Given records: Begin
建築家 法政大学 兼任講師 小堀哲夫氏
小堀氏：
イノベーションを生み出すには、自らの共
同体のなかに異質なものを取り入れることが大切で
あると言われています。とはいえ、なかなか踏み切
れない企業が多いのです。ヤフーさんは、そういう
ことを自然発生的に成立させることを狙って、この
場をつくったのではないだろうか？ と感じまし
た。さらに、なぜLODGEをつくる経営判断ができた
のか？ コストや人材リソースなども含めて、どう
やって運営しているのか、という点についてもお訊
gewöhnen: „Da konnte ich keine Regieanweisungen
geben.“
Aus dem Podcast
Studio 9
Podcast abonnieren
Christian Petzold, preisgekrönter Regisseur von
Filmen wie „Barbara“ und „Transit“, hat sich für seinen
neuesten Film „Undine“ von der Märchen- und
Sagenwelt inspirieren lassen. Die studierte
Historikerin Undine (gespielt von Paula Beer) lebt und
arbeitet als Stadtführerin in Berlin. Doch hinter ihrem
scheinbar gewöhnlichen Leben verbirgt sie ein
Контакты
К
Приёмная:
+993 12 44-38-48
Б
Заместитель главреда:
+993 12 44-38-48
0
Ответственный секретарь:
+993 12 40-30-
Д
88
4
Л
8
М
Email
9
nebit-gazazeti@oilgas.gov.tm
Given records: End
Given records: Begin
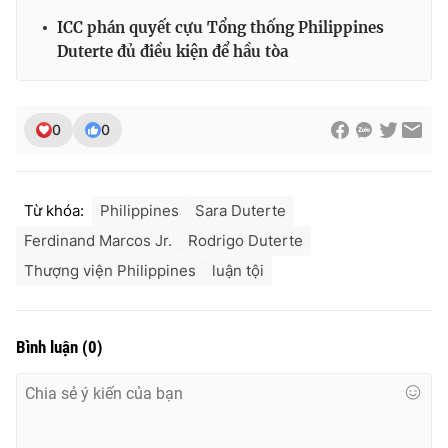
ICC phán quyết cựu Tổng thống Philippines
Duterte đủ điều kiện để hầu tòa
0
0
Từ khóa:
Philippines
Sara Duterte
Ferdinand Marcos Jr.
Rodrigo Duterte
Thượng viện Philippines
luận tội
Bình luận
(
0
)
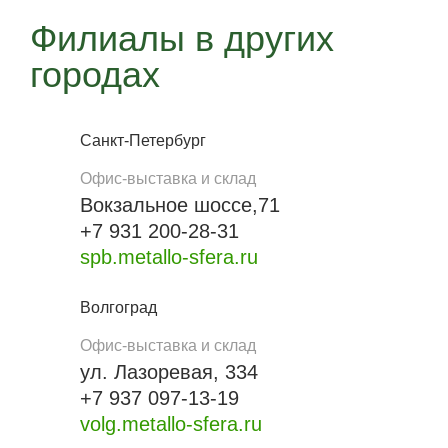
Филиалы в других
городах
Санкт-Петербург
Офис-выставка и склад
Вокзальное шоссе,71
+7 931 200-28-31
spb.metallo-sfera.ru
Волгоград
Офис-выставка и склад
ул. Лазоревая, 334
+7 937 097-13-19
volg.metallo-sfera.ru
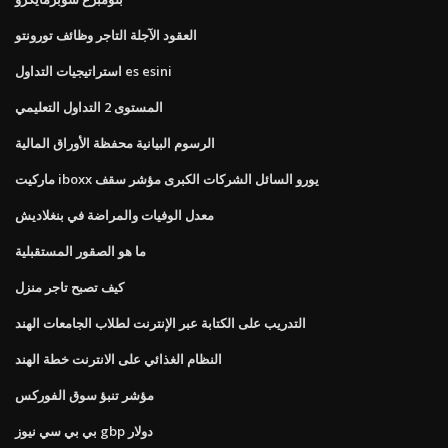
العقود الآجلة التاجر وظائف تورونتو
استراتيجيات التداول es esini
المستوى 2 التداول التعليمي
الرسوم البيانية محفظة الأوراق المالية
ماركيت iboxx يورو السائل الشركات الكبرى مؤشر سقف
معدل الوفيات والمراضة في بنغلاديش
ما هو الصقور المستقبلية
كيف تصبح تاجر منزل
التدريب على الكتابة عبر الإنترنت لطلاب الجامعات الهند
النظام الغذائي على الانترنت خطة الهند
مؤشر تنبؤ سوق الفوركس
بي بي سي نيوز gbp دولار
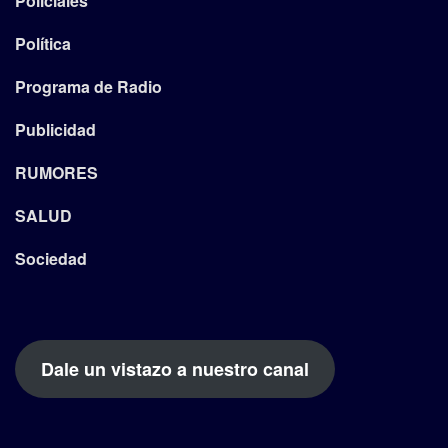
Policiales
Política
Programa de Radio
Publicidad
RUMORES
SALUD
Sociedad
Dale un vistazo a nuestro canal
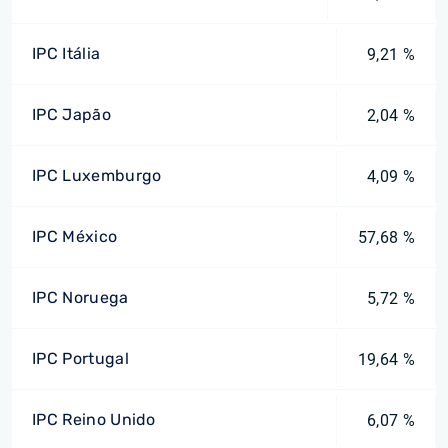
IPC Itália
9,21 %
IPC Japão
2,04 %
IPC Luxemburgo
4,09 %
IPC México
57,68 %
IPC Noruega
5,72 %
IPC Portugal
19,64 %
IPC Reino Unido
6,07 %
Given records: End
Given records: Begin
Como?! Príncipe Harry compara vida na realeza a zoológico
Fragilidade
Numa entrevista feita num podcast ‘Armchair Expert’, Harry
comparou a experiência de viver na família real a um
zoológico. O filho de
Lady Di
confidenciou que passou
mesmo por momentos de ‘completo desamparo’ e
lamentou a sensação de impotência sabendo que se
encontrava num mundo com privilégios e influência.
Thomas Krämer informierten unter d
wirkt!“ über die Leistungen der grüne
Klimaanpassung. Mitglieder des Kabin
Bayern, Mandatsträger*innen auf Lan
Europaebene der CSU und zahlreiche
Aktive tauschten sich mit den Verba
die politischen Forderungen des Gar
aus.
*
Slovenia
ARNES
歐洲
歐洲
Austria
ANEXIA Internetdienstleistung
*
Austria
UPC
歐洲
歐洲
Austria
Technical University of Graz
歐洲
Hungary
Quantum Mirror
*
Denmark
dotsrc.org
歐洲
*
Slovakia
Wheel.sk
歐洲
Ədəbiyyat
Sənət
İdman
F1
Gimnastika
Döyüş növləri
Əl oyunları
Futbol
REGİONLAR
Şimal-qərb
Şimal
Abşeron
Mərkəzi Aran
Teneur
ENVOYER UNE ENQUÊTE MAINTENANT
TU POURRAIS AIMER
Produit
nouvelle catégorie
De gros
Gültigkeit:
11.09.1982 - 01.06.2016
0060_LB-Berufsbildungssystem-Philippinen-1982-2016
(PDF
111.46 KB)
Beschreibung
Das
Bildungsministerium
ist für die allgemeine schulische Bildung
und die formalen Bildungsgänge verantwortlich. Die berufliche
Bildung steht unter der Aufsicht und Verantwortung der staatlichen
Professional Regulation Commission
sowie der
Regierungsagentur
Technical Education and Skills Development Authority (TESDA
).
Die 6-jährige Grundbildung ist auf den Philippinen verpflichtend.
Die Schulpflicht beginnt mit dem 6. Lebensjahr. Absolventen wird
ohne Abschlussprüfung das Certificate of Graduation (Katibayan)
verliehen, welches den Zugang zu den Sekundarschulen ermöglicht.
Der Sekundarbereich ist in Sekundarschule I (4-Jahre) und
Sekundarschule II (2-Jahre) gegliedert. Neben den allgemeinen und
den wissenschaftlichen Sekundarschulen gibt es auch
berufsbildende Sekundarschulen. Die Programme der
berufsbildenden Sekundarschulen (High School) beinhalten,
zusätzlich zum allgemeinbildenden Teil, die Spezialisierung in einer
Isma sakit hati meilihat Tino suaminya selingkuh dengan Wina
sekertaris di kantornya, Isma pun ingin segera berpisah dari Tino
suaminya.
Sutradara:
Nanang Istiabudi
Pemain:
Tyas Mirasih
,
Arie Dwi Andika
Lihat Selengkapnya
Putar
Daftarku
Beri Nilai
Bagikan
Given records: End
Problem statement:
Given the records above, restate word for word only the lines starting at the one with "Thomas Krämer informierten unter d" and ending at the one with "Sekundarschule II (2-Jahre)".

Solution to this problem:
Thomas Krämer informierten unter d
wirkt!“ über die Leistungen der grüne
Klimaanpassung. Mitglieder des Kabin
Bayern, Mandatsträger*innen auf Lan
Europaebene der CSU und zahlreiche
Aktive tauschten sich mit den Verba
die politischen Forderungen des Gar
aus.
*
Slovenia
ARNES
歐洲
歐洲
Austria
ANEXIA Internetdienstleistung
*
Austria
UPC
歐洲
歐洲
Austria
Technical University of Graz
歐洲
Hungary
Quantum Mirror
*
Denmark
dotsrc.org
歐洲
*
Slovakia
Wheel.sk
歐洲
Ədəbiyyat
Sənət
İdman
F1
Gimnastika
Döyüş növləri
Əl oyunları
Futbol
REGİONLAR
Şimal-qərb
Şimal
Abşeron
Mərkəzi Aran
Teneur
ENVOYER UNE ENQUÊTE MAINTENANT
TU POURRAIS AIMER
Produit
nouvelle catégorie
De gros
Gültigkeit:
11.09.1982 - 01.06.2016
0060_LB-Berufsbildungssystem-Philippinen-1982-2016
(PDF
111.46 KB)
Beschreibung
Das
Bildungsministerium
ist für die allgemeine schulische Bildung
und die formalen Bildungsgänge verantwortlich. Die berufliche
Bildung steht unter der Aufsicht und Verantwortung der staatlichen
Professional Regulation Commission
sowie der
Regierungsagentur
Technical Education and Skills Development Authority (TESDA
).
Die 6-jährige Grundbildung ist auf den Philippinen verpflichtend.
Die Schulpflicht beginnt mit dem 6. Lebensjahr. Absolventen wird
ohne Abschlussprüfung das Certificate of Graduation (Katibayan)
verliehen, welches den Zugang zu den Sekundarschulen ermöglicht.
Der Sekundarbereich ist in Sekundarschule I (4-Jahre) und
Sekundarschule II (2-Jahre) gegliedert. Neben den allgemeinen und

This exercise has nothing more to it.